The API exposes two explicit strategies:

  • standard: the historical maximization-oriented score. legacy remains accepted only as a compatibility alias.
  • stable: the temporal-robustness-oriented minimization objective.

missing_policy accepts:

  • standard: compatible default with the current behavior
  • separate_bin: opt-in explicit Missing bin
  • forbid: error during fit or transform if selected features contain missing values
  • merge: opt-in pandas routing from the missing group to the closest regular bin learned during fit

merge requires missing_merge_criterion="nearest_event_rate" or missing_merge_criterion="nearest_woe". The first uses absolute event-rate distance; the second uses absolute WoE distance. missing_merge_fallback accepts separate_bin or raise for missing values that appear during transform without a fit-time decision.

These policies do not perform opaque imputation.
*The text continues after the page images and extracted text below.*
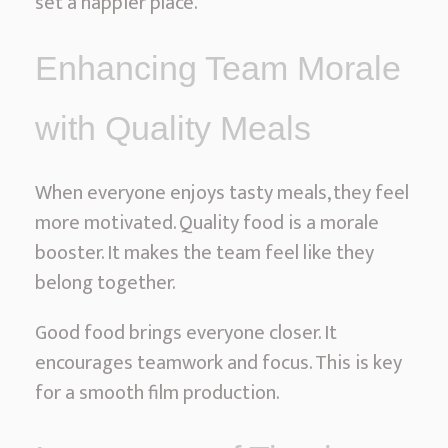
set a happier place.
l
M
Enhancing Team Morale
o
v
with Quality Meals
i
e
When everyone enjoys tasty meals, they feel
S
more motivated. Quality food is a morale
e
booster. It makes the team feel like they
t
belong together.
S
e
Good food brings everyone closer. It
r
encourages teamwork and focus. This is key
v
for a smooth film production.
i
c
In merge mode, transform(...) uses only the decision learned during fit and does not learn a new rule from application data.

After fit, inspect missing_profile_, missing_decision_log_, missing_merge_candidates_, and missing_merge_map_ to review volume, share, event rate, criterion, candidates, distances, and learned destination.

Example:

binner = RiskBands(
strategy="supervised",
check_stability=True,
time_col="month",
missing_policy="merge",
missing_merge_criterion="nearest_woe",
missing_merge_fallback="separate_bin",
score_strategy="stable",
)

Dedicated guide: Missing policy.

After the first fit, the most useful trio is usually:

  • summary() for a short reading
  • score_table() to understand score and weights
  • audit_table() to open the auditable review

To share the result with audit, governance, or model risk, use export_audit_report("audit_report.html"). The HTML is standalone, print-friendly, and is also included in the bundle by default through export_bundle(...).